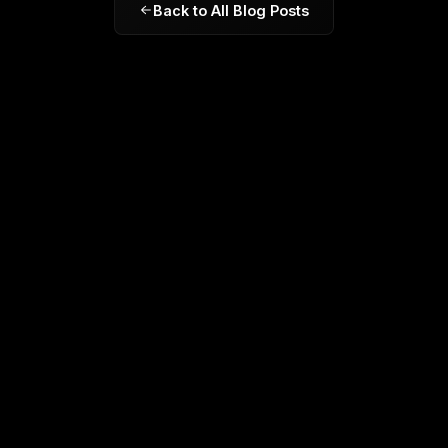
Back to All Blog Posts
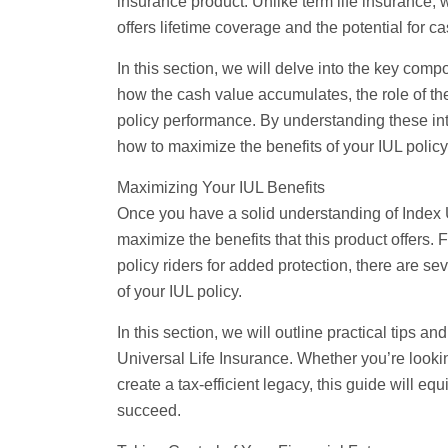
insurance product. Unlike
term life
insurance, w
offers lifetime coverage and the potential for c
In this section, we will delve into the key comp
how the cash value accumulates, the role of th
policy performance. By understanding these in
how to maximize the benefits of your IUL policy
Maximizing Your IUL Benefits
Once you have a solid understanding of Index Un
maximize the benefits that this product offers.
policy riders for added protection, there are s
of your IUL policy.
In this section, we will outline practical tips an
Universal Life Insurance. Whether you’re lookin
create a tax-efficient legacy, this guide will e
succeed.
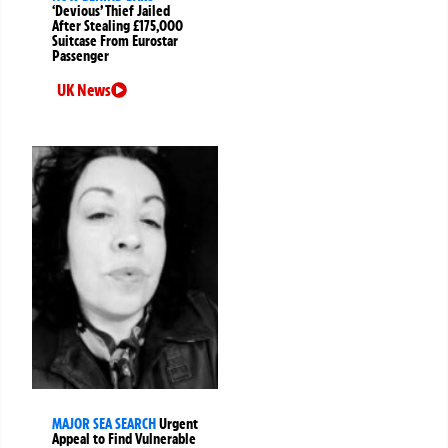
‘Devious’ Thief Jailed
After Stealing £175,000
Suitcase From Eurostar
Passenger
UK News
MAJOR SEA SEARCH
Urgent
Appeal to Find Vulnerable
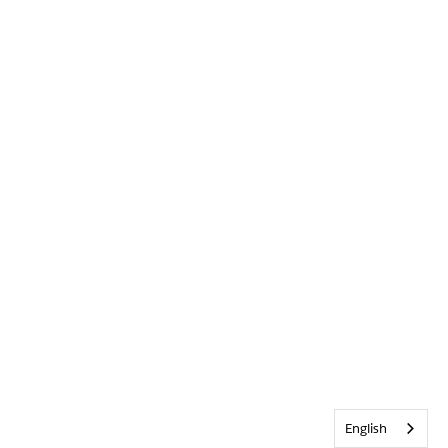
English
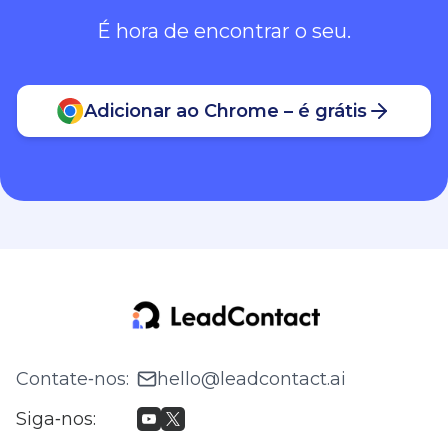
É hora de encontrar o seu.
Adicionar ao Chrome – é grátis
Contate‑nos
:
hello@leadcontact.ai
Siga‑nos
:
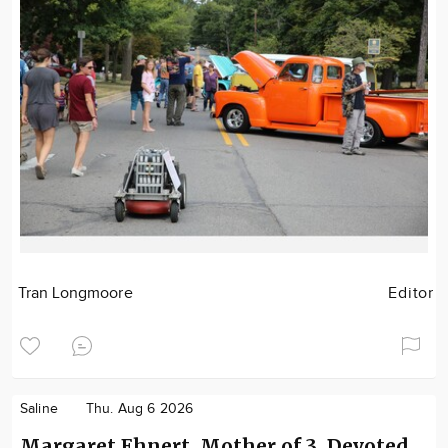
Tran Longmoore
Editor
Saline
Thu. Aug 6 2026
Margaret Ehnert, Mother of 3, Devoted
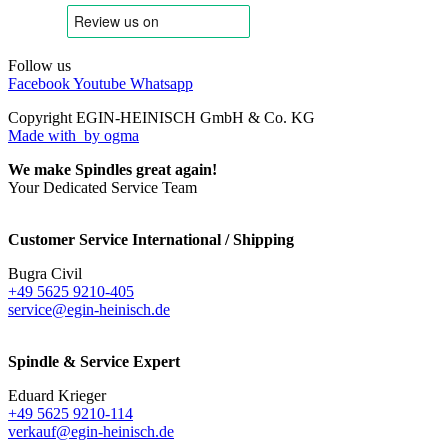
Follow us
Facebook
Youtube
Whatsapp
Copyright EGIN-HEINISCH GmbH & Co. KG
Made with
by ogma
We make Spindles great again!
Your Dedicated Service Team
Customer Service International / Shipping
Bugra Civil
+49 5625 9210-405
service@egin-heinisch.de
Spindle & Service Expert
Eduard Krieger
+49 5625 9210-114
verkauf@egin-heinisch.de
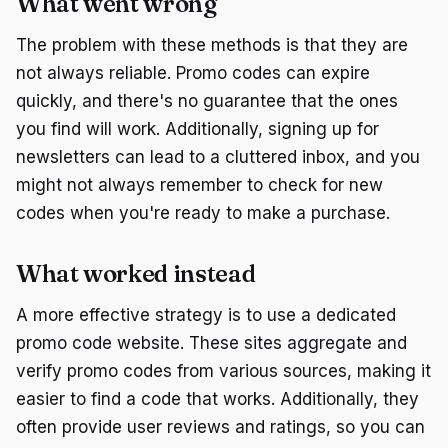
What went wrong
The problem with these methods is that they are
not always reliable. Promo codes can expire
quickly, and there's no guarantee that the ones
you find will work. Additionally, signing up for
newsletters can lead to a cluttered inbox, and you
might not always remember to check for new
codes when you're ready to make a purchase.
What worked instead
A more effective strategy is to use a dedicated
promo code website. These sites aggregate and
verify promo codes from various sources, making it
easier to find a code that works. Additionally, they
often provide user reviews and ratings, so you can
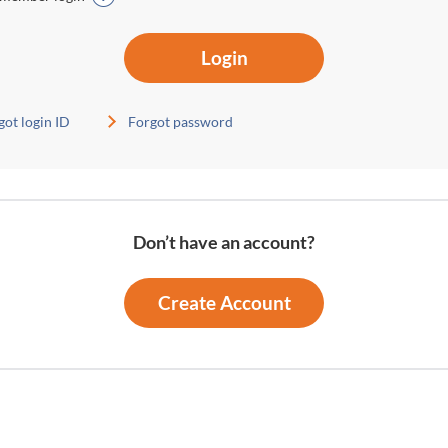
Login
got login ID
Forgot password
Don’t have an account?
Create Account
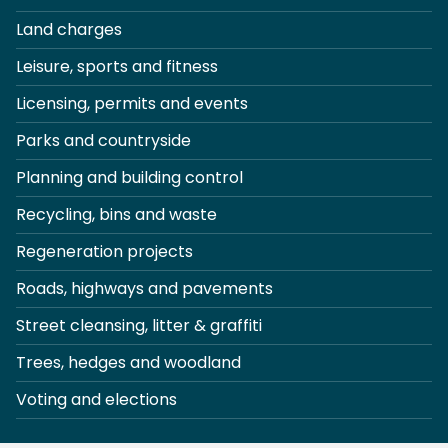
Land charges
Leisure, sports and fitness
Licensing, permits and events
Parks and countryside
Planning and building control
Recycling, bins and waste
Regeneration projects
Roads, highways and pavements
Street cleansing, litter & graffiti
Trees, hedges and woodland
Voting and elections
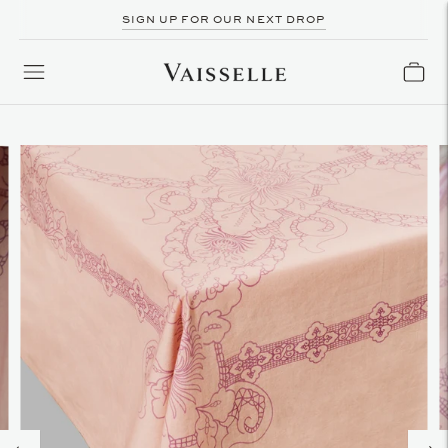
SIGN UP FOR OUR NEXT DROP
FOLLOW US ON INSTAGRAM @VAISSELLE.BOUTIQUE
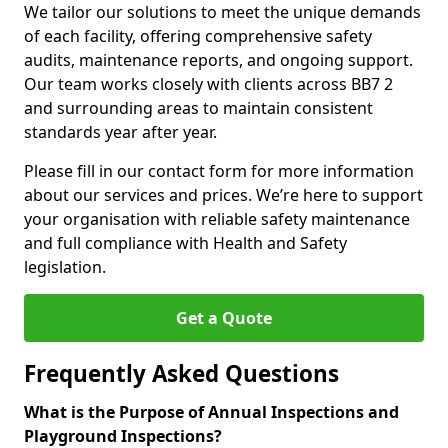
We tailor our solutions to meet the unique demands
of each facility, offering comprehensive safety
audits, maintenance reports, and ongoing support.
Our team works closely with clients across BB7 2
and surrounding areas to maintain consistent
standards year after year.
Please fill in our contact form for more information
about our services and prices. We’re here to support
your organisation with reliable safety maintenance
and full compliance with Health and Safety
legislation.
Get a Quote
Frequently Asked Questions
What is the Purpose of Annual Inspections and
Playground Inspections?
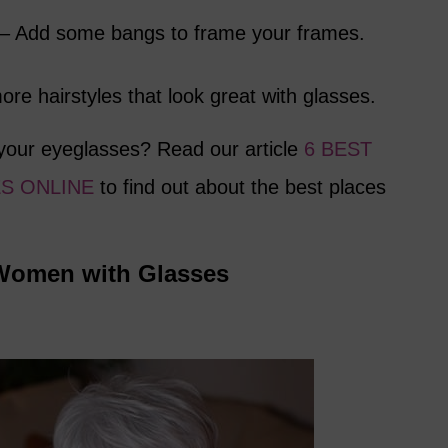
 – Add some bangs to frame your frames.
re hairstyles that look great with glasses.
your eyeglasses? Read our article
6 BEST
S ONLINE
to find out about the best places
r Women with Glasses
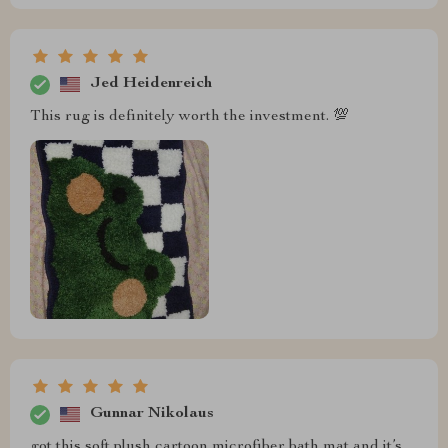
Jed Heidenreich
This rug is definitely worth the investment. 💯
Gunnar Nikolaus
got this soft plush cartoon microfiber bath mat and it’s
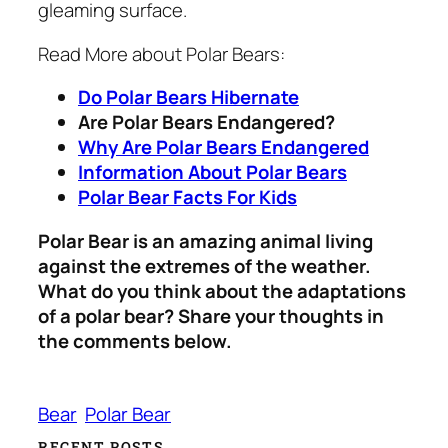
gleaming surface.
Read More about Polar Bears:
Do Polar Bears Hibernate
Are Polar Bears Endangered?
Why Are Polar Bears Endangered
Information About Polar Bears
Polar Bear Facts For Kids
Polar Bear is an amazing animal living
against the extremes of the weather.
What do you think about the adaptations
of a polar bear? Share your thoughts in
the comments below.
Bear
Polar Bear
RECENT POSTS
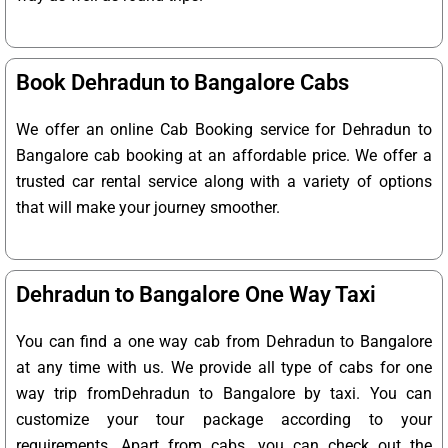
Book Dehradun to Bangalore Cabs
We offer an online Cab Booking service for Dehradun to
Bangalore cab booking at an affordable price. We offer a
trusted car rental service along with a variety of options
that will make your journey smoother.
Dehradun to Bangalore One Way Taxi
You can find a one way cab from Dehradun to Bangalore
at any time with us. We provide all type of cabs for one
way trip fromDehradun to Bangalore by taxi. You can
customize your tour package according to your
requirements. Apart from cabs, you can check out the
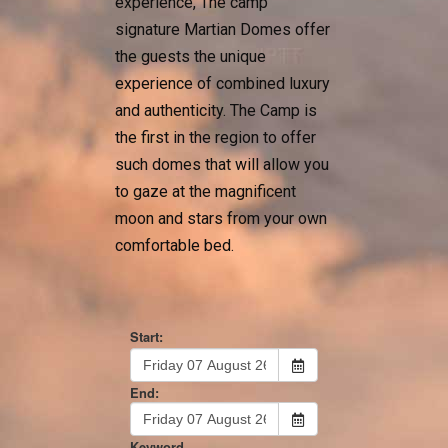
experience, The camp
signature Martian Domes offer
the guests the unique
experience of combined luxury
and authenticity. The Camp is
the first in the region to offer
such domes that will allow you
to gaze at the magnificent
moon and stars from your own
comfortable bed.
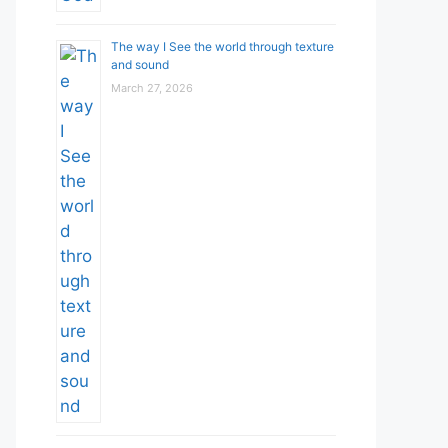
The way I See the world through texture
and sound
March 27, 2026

*What you should do*: Go through the material above and report each line containing "unique".

*Solution for this exercise*:
We tailor our solutions to meet the unique demands
the guests the unique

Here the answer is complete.